Look below for the line containing "SI56 0400 0027 9274 096" and the line containing "Diện tích thi"; repeat exactly those two lines and all lines between them, and nothing else.

(Transcribed page contents)
= = = = =

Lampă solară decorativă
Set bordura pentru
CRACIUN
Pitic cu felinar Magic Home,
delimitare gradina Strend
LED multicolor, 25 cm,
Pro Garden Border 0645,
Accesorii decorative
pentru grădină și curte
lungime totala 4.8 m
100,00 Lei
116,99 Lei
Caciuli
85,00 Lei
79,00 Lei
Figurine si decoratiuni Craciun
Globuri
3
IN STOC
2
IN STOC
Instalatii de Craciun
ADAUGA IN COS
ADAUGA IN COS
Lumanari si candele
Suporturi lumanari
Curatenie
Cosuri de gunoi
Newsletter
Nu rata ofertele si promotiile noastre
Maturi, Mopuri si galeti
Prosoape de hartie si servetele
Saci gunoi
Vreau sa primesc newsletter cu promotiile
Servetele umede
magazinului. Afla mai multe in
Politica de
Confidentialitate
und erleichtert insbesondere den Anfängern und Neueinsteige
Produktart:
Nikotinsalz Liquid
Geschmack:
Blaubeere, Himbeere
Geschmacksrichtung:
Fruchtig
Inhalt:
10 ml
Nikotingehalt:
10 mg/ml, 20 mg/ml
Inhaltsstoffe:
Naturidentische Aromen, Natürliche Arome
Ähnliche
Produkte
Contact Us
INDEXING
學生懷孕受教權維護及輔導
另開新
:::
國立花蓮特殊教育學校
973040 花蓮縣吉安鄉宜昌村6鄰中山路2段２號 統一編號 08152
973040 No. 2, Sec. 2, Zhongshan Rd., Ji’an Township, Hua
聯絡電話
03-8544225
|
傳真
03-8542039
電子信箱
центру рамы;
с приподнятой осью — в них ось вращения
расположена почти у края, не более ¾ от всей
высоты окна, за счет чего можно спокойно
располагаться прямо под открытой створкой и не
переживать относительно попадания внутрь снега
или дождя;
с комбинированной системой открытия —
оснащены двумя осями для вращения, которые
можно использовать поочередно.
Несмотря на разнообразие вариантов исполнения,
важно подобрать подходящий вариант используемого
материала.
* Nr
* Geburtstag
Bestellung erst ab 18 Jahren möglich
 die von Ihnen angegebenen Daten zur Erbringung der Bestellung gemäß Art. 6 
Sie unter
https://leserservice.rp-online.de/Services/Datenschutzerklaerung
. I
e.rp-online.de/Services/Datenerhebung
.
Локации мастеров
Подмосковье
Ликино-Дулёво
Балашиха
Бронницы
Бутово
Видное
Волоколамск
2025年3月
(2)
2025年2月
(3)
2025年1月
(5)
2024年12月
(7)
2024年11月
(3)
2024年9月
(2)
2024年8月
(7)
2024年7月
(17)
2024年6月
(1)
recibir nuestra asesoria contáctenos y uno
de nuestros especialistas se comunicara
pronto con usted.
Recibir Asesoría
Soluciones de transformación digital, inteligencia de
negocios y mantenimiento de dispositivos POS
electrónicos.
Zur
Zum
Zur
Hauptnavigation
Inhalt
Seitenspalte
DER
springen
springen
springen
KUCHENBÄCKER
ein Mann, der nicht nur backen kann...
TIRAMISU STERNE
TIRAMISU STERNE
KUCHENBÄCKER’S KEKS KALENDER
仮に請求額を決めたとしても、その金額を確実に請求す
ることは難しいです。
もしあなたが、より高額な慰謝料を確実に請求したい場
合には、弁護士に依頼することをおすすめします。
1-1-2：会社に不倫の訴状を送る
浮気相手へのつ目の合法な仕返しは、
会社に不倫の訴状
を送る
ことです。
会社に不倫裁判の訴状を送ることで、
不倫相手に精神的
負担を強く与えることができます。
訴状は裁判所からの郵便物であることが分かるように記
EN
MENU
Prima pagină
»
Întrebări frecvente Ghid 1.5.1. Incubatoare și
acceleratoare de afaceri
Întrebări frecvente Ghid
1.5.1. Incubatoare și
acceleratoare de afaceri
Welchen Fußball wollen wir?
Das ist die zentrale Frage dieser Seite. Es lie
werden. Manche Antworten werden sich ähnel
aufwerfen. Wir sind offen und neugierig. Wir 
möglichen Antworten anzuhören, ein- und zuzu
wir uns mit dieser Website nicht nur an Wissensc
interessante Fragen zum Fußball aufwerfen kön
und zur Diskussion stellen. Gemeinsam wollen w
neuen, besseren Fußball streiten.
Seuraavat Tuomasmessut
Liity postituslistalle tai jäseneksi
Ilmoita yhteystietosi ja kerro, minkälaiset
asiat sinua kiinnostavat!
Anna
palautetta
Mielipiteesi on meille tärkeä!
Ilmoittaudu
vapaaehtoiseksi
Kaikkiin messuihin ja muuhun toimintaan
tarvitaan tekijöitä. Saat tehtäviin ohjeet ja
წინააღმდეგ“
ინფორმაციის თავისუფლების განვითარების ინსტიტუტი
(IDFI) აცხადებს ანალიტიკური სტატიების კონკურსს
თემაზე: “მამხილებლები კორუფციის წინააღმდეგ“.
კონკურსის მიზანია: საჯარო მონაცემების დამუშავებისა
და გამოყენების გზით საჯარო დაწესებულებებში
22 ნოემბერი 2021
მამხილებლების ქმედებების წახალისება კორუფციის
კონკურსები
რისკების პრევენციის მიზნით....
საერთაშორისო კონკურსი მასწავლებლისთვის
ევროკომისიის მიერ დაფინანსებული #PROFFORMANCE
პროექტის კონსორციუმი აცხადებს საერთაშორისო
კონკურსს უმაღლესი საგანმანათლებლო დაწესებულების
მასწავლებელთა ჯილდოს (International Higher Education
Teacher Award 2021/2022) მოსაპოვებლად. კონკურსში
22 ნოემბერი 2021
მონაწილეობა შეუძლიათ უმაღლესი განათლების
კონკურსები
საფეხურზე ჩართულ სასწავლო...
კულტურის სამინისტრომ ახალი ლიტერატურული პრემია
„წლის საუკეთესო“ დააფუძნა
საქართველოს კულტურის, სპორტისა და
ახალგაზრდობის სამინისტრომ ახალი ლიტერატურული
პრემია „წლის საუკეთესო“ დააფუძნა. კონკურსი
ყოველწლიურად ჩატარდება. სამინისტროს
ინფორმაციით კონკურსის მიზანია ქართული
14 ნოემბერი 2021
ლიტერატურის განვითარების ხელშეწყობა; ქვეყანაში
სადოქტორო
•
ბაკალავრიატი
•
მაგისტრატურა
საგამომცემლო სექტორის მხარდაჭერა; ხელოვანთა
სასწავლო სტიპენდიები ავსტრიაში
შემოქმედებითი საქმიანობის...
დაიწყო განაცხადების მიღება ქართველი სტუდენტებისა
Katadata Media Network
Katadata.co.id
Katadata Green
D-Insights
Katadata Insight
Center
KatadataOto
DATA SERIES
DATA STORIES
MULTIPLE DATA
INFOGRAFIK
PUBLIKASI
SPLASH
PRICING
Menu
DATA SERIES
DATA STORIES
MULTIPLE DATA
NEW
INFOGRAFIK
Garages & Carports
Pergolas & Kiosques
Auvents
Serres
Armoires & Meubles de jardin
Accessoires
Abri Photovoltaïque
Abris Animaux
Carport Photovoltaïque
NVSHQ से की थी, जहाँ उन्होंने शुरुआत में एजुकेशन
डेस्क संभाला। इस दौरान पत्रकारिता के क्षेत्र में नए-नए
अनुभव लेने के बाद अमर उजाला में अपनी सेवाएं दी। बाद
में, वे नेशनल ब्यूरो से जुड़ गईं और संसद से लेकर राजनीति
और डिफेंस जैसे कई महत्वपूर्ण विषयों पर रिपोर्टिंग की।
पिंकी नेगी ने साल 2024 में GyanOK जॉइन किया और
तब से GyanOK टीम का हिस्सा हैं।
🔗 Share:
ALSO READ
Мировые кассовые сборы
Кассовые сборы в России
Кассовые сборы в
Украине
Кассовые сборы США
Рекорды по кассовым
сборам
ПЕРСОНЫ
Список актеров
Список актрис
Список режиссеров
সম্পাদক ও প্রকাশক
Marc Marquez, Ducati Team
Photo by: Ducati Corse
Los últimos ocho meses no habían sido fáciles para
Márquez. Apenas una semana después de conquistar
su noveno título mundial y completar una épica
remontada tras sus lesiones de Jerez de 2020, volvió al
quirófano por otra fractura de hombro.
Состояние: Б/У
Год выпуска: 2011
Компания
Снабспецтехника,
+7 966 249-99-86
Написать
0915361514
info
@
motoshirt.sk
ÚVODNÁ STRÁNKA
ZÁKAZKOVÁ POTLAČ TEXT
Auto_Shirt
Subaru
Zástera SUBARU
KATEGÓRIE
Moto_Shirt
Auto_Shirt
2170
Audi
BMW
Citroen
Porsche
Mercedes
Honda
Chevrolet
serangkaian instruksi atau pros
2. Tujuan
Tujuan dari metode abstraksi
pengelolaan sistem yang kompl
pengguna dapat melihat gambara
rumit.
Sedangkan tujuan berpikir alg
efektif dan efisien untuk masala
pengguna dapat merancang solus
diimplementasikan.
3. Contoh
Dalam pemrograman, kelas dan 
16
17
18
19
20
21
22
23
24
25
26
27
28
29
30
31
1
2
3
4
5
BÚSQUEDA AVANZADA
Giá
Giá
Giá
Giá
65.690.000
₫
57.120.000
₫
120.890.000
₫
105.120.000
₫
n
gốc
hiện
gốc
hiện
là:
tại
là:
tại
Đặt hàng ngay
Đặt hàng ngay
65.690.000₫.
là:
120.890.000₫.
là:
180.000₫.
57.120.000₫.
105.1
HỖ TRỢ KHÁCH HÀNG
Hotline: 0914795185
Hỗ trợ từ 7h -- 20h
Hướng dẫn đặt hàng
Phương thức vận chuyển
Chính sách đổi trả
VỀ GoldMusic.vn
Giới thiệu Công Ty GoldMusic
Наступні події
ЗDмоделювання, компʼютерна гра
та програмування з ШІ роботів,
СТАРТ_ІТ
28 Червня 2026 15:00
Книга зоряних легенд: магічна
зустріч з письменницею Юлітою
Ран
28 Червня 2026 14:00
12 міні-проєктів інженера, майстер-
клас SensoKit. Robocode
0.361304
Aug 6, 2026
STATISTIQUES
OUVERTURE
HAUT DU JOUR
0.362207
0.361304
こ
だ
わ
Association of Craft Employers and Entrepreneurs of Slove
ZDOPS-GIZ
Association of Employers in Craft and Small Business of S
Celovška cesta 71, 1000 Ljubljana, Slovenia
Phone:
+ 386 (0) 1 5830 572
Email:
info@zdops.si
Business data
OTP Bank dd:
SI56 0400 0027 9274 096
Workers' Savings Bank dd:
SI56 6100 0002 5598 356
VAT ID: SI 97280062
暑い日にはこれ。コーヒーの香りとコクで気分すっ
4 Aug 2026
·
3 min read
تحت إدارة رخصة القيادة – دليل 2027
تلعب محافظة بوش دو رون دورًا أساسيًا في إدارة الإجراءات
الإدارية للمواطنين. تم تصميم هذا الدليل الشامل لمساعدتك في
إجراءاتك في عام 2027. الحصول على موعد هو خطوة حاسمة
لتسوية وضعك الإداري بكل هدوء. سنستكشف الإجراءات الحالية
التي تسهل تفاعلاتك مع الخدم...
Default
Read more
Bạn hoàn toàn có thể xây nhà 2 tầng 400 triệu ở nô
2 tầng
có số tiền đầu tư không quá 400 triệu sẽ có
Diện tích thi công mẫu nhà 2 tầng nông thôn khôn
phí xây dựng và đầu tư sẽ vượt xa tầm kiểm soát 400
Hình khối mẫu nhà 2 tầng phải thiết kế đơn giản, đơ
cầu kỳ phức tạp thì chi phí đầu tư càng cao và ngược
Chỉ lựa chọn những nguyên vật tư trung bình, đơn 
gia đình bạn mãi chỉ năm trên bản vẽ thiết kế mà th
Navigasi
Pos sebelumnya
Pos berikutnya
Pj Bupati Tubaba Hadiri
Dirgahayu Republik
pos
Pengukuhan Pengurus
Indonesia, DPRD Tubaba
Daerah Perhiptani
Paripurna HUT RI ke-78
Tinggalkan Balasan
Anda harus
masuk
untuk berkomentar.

= = = = =

■ Output below:
SI56 0400 0027 9274 096
Workers' Savings Bank dd:
SI56 6100 0002 5598 356
VAT ID: SI 97280062
暑い日にはこれ。コーヒーの香りとコクで気分すっ
4 Aug 2026
·
3 min read
تحت إدارة رخصة القيادة – دليل 2027
تلعب محافظة بوش دو رون دورًا أساسيًا في إدارة الإجراءات
الإدارية للمواطنين. تم تصميم هذا الدليل الشامل لمساعدتك في
إجراءاتك في عام 2027. الحصول على موعد هو خطوة حاسمة
لتسوية وضعك الإداري بكل هدوء. سنستكشف الإجراءات الحالية
التي تسهل تفاعلاتك مع الخدم...
Default
Read more
Bạn hoàn toàn có thể xây nhà 2 tầng 400 triệu ở nô
2 tầng
có số tiền đầu tư không quá 400 triệu sẽ có
Diện tích thi công mẫu nhà 2 tầng nông thôn khôn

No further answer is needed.